Brazil is once again the talk of international football. After years of relative obscurity, confined to going through the motions of meaningless friendlies, Brazil has come to play. The Confederations Cup has given it something to play for and it is enjoying a long overdue taste of competition.
It has bright new stars leading the way. Neymar
and Oscar are growing up fast. The pair of 21-year-old Brazilians are bridging the generation gap in great leaps and maturing rapidly. Playing with freedom and without baggage, the youngsters have added new moves to the samba beat.
Now Brazil must close the deal.
The team breezed through the group stages. Convincing wins over Japan
were followed by a four-star performance against the Italians
. It wasn't perfect from a technical standpoint, but any team with the offensive verve to score four goals against the Azzurri must be doing something right.
Brazil is on a roll and hungry for success. True, the Confederations Cup cannot be compared with winning the World Cup, but it is a significant staging post for the competitors to compare themselves against international rivals who will return as contenders 12 months hence.
The hosts have won 10 straight games at this mini World Cup. The streak dates back to Germany in 2005 and an expectant nation is demanding two more victories by the weekend. The task is not impossible by any means, but the path to a third consecutive Confederations Cup title is about to get much steeper.
Brazil is not the best team in South America. According to the current, rather misleading FIFA rankings, Brazil lags behind four countries in its own Confederation. Argentina, Colombia and Ecuador have all overtaken mighty Brazil; not to mention its tiny neighbour to the south and semifinal contender, Uruguay.
Uruguay represents the Brazilian banana skin.

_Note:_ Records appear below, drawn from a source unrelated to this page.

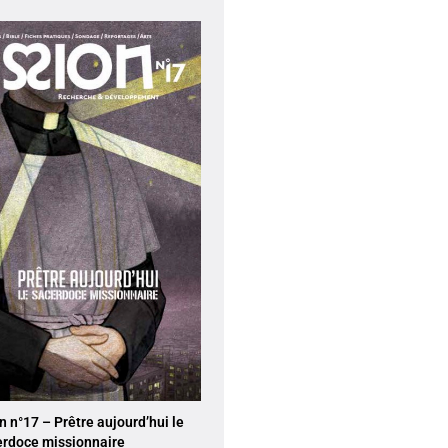
 n°17 – Prêtre aujourd’hui le
erdoce missionnaire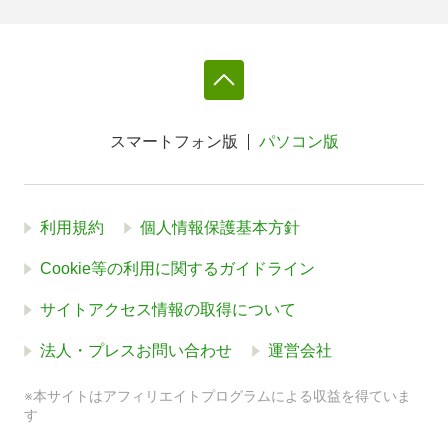
スマートフォン版
パソコン版
利用規約
個人情報保護基本方針
Cookie等の利用に関するガイドライン
サイトアクセス情報の取得について
法人・プレスお問い合わせ
運営会社
※本サイトはアフィリエイトプログラムによる収益を得ていま
す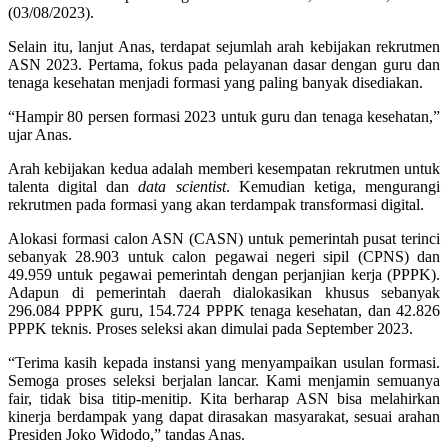
(03/08/2023).
Selain itu, lanjut Anas, terdapat sejumlah arah kebijakan rekrutmen
ASN 2023. Pertama, fokus pada pelayanan dasar dengan guru dan
tenaga kesehatan menjadi formasi yang paling banyak disediakan.
“Hampir 80 persen formasi 2023 untuk guru dan tenaga kesehatan,”
ujar Anas.
Arah kebijakan kedua adalah memberi kesempatan rekrutmen untuk
talenta digital dan
data scientist
. Kemudian ketiga, mengurangi
rekrutmen pada formasi yang akan terdampak transformasi digital.
Alokasi formasi calon ASN (CASN) untuk pemerintah pusat terinci
sebanyak 28.903 untuk calon pegawai negeri sipil (CPNS) dan
49.959 untuk pegawai pemerintah dengan perjanjian kerja (PPPK).
Adapun di pemerintah daerah dialokasikan khusus sebanyak
296.084 PPPK guru, 154.724 PPPK tenaga kesehatan, dan 42.826
PPPK teknis. Proses seleksi akan dimulai pada September 2023.
“Terima kasih kepada instansi yang menyampaikan usulan formasi.
Semoga proses seleksi berjalan lancar. Kami menjamin semuanya
fair, tidak bisa titip-menitip. Kita berharap ASN bisa melahirkan
kinerja berdampak yang dapat dirasakan masyarakat, sesuai arahan
Presiden Joko Widodo,” tandas Anas.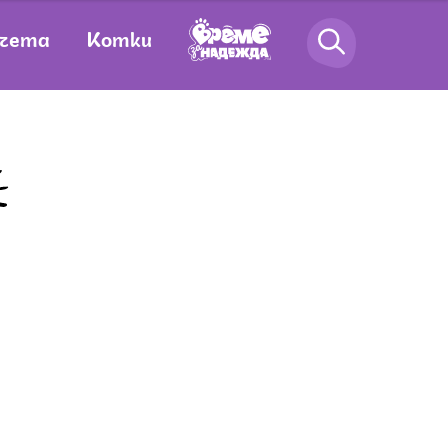
чета
Котки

Not for the first time, the Uruguayans are threatening to spoil the party. The extensively and expensively restored Maracana Stadium
in Rio de Janeiro, which will stage Sunday's finale, has revived memories of another era. The iconic arena was the site of Brazil's national football tragedy. Decades later, fans on both sides of the Yaguaron River still talk about Uruguay's sensational 1950 World Cup victory on Brazilian soil.
In truth, Uruguay has more important things to worry about, qualifying for Brazil 2014 continues to be a struggle for the Copa America champions - a far cry from their unexpected but eye-catching dash to the 2010 World Cup semifinals. Perhaps a successful run at this dress rehearsal is just the tonic Uruguay needs to book a return flight across the border next summer.
Make no mistake; Uruguay can hurt Brazil, even in its own backyard. The triple threat of Luiz Suarez, Edinson Cavani and the veteran maestro Diego Forlan
has the ability and the experience to really test what might yet prove a flimsy Brazilian defence.
At the other end, Uruguay has solid goalkeeping and an enviable reputation for defensive stability. Well organized and physically tough, it remains to be seen whether veteran captain Diego Lugano and company can cope with the pace and talent of Brazil's young guns.
By definition, international football rarely has that 'derby' feel about it. Brazil against Uruguay certainly does and players on both sides recognize it as such. Brazil's goalkeeper, Julio Cesar insists there are "no favourites" going into the semifinal. A little bit of kidology methinks - but he could have a critical part to play.
Brazil, with home advantage, will start as favourite to reach its third straight Confederations Cup Final. The fans are already dreaming of seeing their heroes lift the trophy but the players cannot afford to get ahead of themselves. Staying focused on the present is the only route to the future.